Sebuah pelukan erat pada tubuhnya membuat Valery membeku di tempatnya dengan satu cangkir kopi yang masih berada dalam satu gengaman tanganya.
" Kenapa kau tak membangunkan aku? Hmm. " Arthur dengan kurang ajarnya mencumbu leher Valery membuat Valery hanya bisa terdiam tanpa melakukan perlawanan apapun ia terlalu terkejut mendapat perlakuan ini dari Arthur.
" Arthur. " Valery mulai merasa tak tenang dengan pelakuan Arthur dan mencoba menghentikan pria itu dengan menegurnya. tapi, yang di lakukan Arthur malah semakin menjadi menjilat daun telinga Valery, Arthur seakan tau bahwa disanalah titik terlemah valery.
Valery meletakan cangkir kopi ditanganya dan mencoba untuk membalikan tubuhnya menghadap Arthur dengan sedikit bersusah o
Payah, karena Arthur masih tak melepaskan pelukanya pada pinggang Valery.
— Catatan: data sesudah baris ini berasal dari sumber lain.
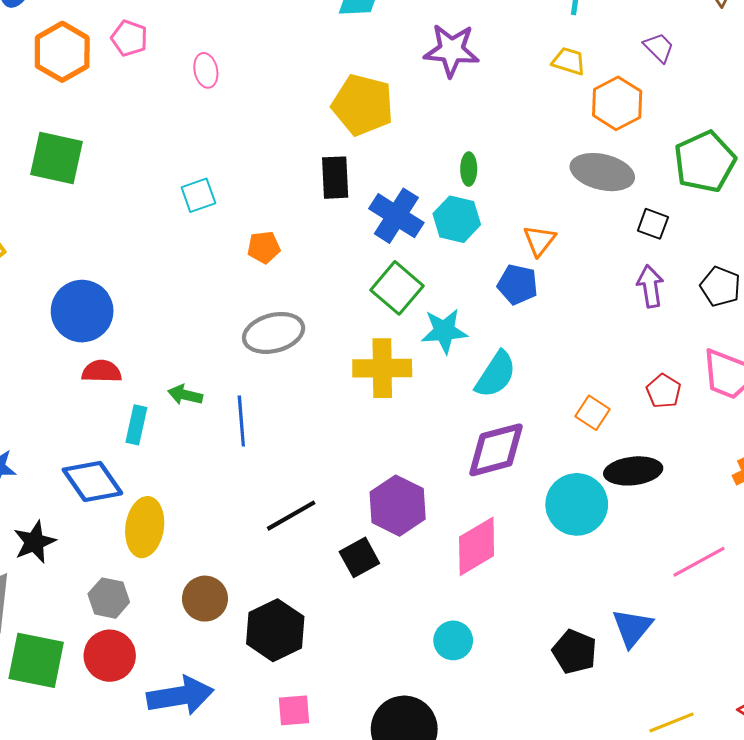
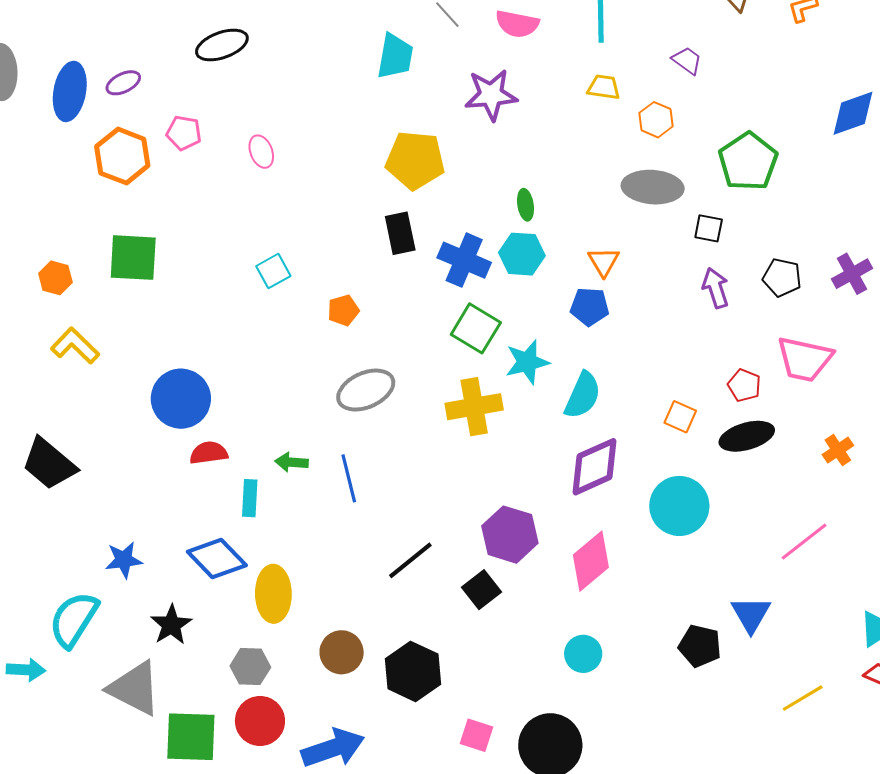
orange hexagon: (617, 103) -> (656, 120), size x0.7
black ellipse: (633, 471) -> (747, 436), moved
pink square: (294, 710) -> (476, 735), moved, turned 32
" Arthur lepaskan!kita bisa terlambat. "Valery mencari alasan saat matanya membelak melihat tubuh arthur yang terbuka dihadapanya. bagaimana Arthur terlihat begitu santainya memperlihat tubuhnya di depan Valery meskipun, tak bisa di pikiri Valery telah melihat semua semalam.
" Give me morning kiss. " Arthur menutup matanya meminta bonekanya untuk melakukan perintahnya bukan permintaanya.
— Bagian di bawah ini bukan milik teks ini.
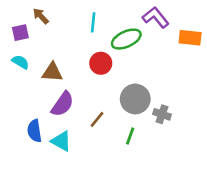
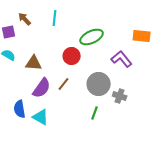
purple L-shape: (156, 17) -> (122, 59), moved
cyan line: (93, 22) -> (55, 18), moved
brown line: (97, 119) -> (64, 84), moved

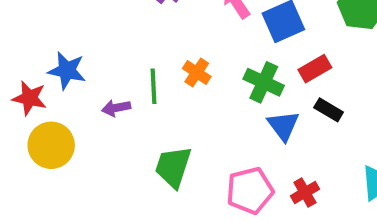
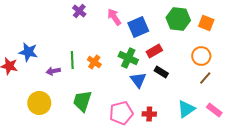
orange cross: (197, 72) -> (94, 62), moved
yellow circle: (51, 145) -> (39, 103), moved
red cross: (305, 193) -> (149, 114), turned 32

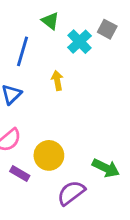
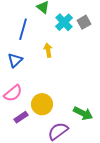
gray square: (107, 29) -> (84, 22), moved, turned 32
purple rectangle: (20, 173) -> (21, 117), turned -64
Tapi hingga beberapa detik Arthur masih tak menerima apapun dari Valery. Arthur membuka matanya dan menatap tajam pada mata Valery, ia membenci wanita yang tak mendengarkan ucapanya.
" Aku bukan memintamu tapi ini sebuah perintah!! lakukan apapun yang aku inginkan. . . atau kau ingin aku melakukan hal yang lebih dari ini? Karena aku yakin kau tak mungkin lupa kejadian panas semalam bahkan suara berisikmu terdengar jelas. " Arthur menekan b****g Valery dan mecekramnya dengan kuatnya.
Membuat Valery tak berkutik selain melakukan apa yang Arthur inginkan hanya menciumnya adalah perkara yang lebih muda bagi Valery. Valery menempelkan bibirnya dengan bibir Arthur secara cepat. tapi bukan Arthur jika ia tak mengambil keuntungan.
Tangan Arthur menekan bibir Valery dan memperdalam ciuman Arthur mengecap semua hal yang bisa ia jangkau di dalam mulut Valery.
Tapi tiba tiba saja Arthur melepaskan ciuman dan melepaskan pelukannya pada tubuh Valery mendorongnya dengan kuat. Arthur dengan cepat berlari menuju kulkas dan mengambil satu botol air mineral dan membukanya meneguknya sebelum kembali berlari menuju wastafel dan memuntahkannya.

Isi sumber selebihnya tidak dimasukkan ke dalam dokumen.